Why are classic shoes like corsets?

  • They constrict the body into an unnatural shape, deforming the bones and muscles. 
  • They limit movement. 
  • They impact the health of the whole body, as we’ve written about in the article Barefoot shoes and immunity.
  • They cause problems – from bunions and knee pain to back and head pain.
  • They impair breathing – they change the posture of the body, causing it to slouch while decreasing space for the lungs. We’ve described this in the article 7 good reasons why to walk barefoot during pregnancy.
  • Almost everyone wears them, just like corsets years ago. That’s why it’s so hard to think about how they might be harming us.

Having problems with bunions, painful knees or other foot problems? Download the free e-book Step by step to healthy walking.

The corset doesn’t support correct body posture. And the shoe doesn’t support the arch. 

“A child needs a stiff shoe. It supports the arch and proper walking.” 

This advice is reminiscent of another old wives’ tale: “The corset supports proper posture.” 

Yes, if you’re wearing a corset, you’ll be standing up straight. Just like a shoe will hold your foot in a certain position. But both limit natural movement. Without movement, the muscles weaken and the brain loses the ability to control them. 
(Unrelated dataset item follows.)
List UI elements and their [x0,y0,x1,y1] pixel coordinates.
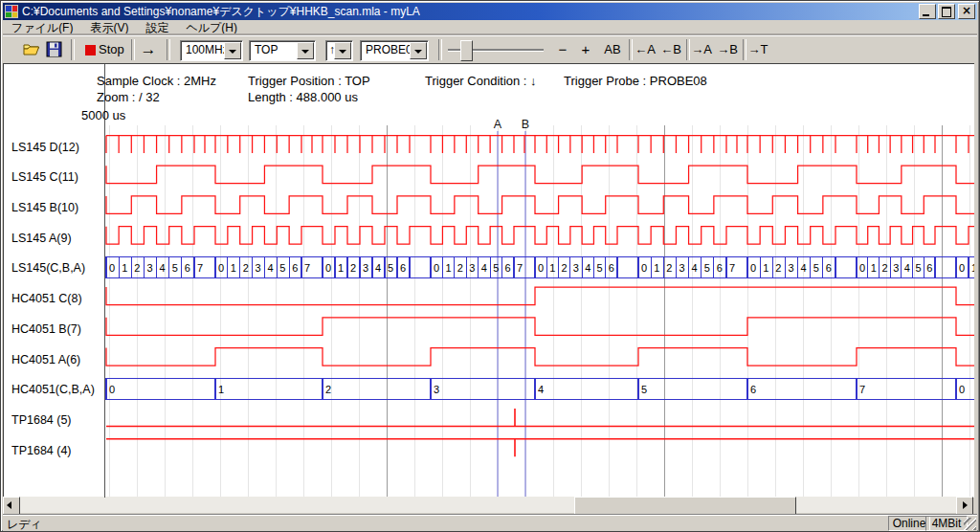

When you take off a corset, the torso collapses. The same goes for a foot in a stiff shoe. 

A muscle that’s moving and supporting the body gets stronger. And a muscle that you constrict will weaken. 

Interested in what shoes that really benefit your foot health look like? Read the article The best shoes for hiking? They’re definitely not hiking boots.

Centered foot at left – the toes are spread out, creating a stable foundation, and their axes are aligned with the axis of the whole leg. A constricted foot at right – the toes are pushed together, the foot is decentered and the ankle is sagging.

In order for the muscles in the foot to function correctly, they need the space to be in the “centered position”, which you can see at the left of the image.

We’ve known this for 100 years

Humankind has already discovered the harmfulness of corsets. So how is it possible that we haven’t figured out the same with our shoes yet? 

But we have. Physiotherapist Marika Bajerová cites the book The Woman as a Family Doctor from 1923

“The general population quite unpractically stuffs its feet into footwear that the foot cannot adapt to without harm, that is, at the price of semi-developed joints, the friction of the corns that are created, and foul-smelling feet.”

A page from the book The Woman as a Family Doctor with an illustration of a foot crammed into a classic shoe.

The Woman as a Family Doctor from 1923. Source: Marika Bajerová’s Facebook page

Yes, humanity has known about the harmfulness of shoes for at least 100 years. But fashion is fashion. And if narrow, unnatural shoes don’t go out of fashion, we’ll continue binding our feet into them. 

How to take off the corset and not walk naked?

In the past, going out without a corset practically meant going outside naked. Unacceptable. 

People will turn around and look at you the same way when you go out barefoot. And you yourself might not like the feeling of the street under your feet. 

So how can you walk outside without your corset while not going naked? Look for shoes that don’t constrict you. It’s as if you were putting on a loose t-shirt instead of a corset.

How do you recognize shoes like this?

  • You have enough room in the toe box for the toes to move completely freely. 
  • The shoe is springy and flexible. It copies your movement.
  • It doesn’t constrict you. You feel that your feet are free. 
  • They’re not tilting you forwards. The shoe doesn’t have even the slightest heel.

It’s a strange feeling: Freedom and comfort

The moment you put on a shoe like this, you’ll feel like a lady of the past after taking off her corset. Or in modern times like taking off a tight bra after a long day.

It might be a little odd. Over the years in tight shoes, we've gotten used to the tight space. Freedom of movement is new to you. It might take you a while to get used to the fact that a natural shoe looks different than an unhealthy one. But you'll start enjoying the freedom and comfort the very first time you put them on.

But beware: Once you head out into the world without your corset, you'll never want to put one on again.